The Environmental Medical Service (EMS) manages the portion of environmental health and safety that concerns industrial hygiene, biosafety and radiation protection.

These three offices are now operating as the EHS team under Ms. Keith's Environmental Programs Office. The team is responsible for every environmental, health and safety regulatory program governing MIT's work.

When community members phone x2-EHSS, they will be calling on the team for services, support and oversight on environmental health and safety issues, without the burden of figuring out which office within the team has responsibility for a particular issue.

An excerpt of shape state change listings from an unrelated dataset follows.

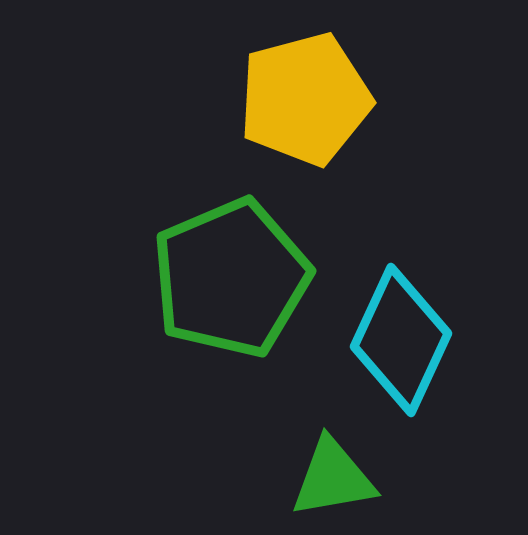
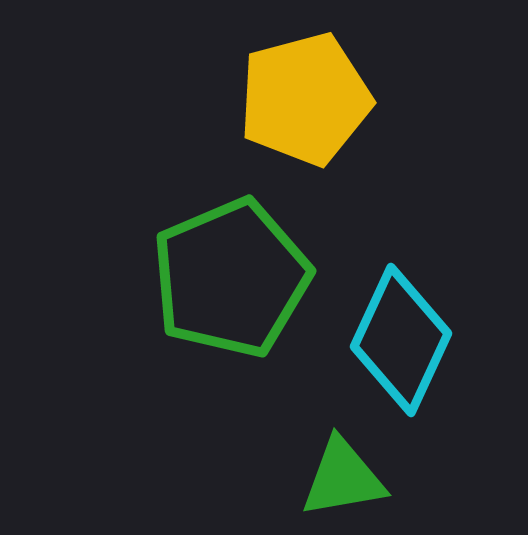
green triangle: moved 10 px right
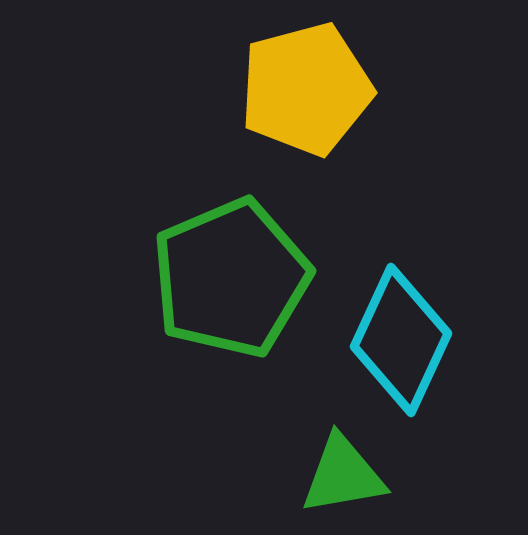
yellow pentagon: moved 1 px right, 10 px up
green triangle: moved 3 px up
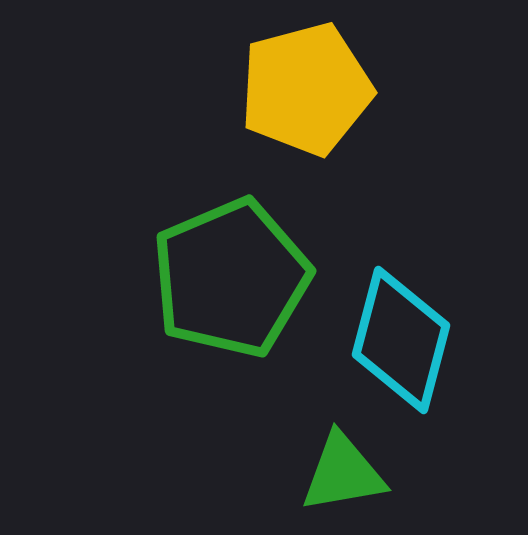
cyan diamond: rotated 10 degrees counterclockwise
green triangle: moved 2 px up
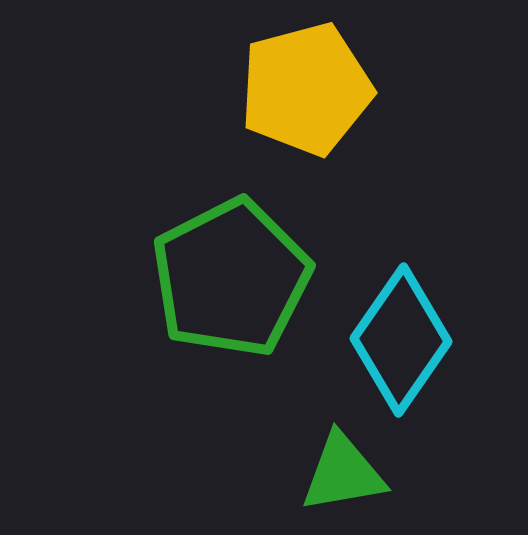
green pentagon: rotated 4 degrees counterclockwise
cyan diamond: rotated 20 degrees clockwise
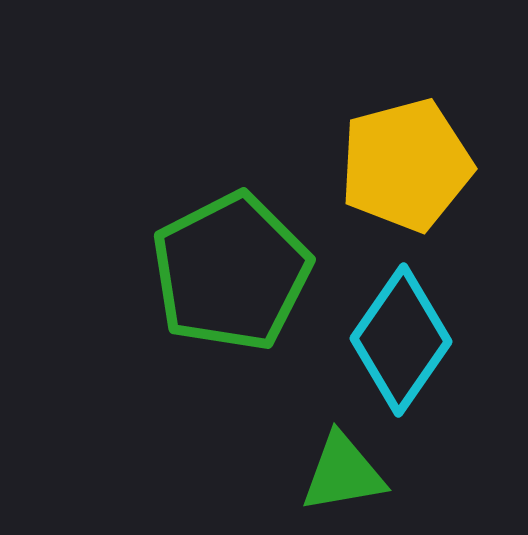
yellow pentagon: moved 100 px right, 76 px down
green pentagon: moved 6 px up
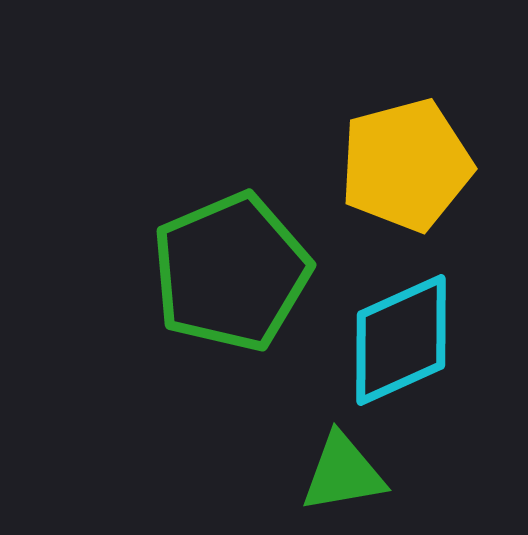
green pentagon: rotated 4 degrees clockwise
cyan diamond: rotated 31 degrees clockwise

People in labs and centers who already have a contact person should continue to call on him or her for help and advice.


There are several reasons for having a more coordinated approach to environmental health and safety services at MIT. The Institute's wide range of research programs means that it must comply with many more regulations than most other universities face. And the number and complexity of these regulations has been growing steadily.

Two years ago, the Environmental Protection Agency inspected about 25 percent of MIT's labs and research centers and noted that the Institute did not have a clear delineation of roles, responsibilities and accountability for compliance. Nor was there a centralized management system or organization.

"The number one priority in this reorganization is client service," Ms. Keith said. "For example, with EHS's cross-training initiative and consolidation of legally required regulatory training programs over the coming year, every lab visit made and every regulatory training program offered by the team will provide service and assistance on a full range of environmental health and safety issues. It will be the EHS team's job, not the MIT community's responsibility, to find the right person for assistance on any EHS issue."

In addition to serving labs and centers, the EHS team will represent MIT in dealing with regulatory authorities. The team also will be responsible for working with representatives of faculty, administrative departments and students to develop and implement an environmental management system for the Institute that will integrate EHS initiatives with education and compliance and create a more comprehensive systems approach to EHS management.

In addition, the EHS team will work with the Environmental Programs Task Force, a group of representatives across MIT convened by Ms. Keith last fall, to coordinate positive environmental initiatives on campus (see related story on this page).


With the reorganization come new titles for three key leaders. William Van Schalkwyk, formerly deputy director of the Safety Office and environmental compliance manager, is now director of the Environmental Management Office.

Dr. Robert McCunney will serve as EMS's director for occupational medicine, policy and education, coordinating efforts in those three areas. He dealt with these issues on a national level as past president of the American College of Occupational and Environmental Medicine.

"I feel very strongly about the importance of the EHS team maintaining close ties to MIT Medical," Ms. Keith said. "And Dr. McCunney, along with Dr. David Diamond, an MIT Medical physician, will continue to see employees, faculty and staff who need occupational and/or environmental medicine evaluations at MIT Medical."

Lou DiBerardinis has become acting director of operations and administration at EMS, as well as continuing his role as Institute industrial hygiene officer. In his new position, he will be responsible for all of EMS's operations, budget and staff. "This is an important role that requires excellent leadership, client service, technical and administrative skills," Ms. Keith said.

A version of this article appeared in MIT Tech Talk on July 12, 2000.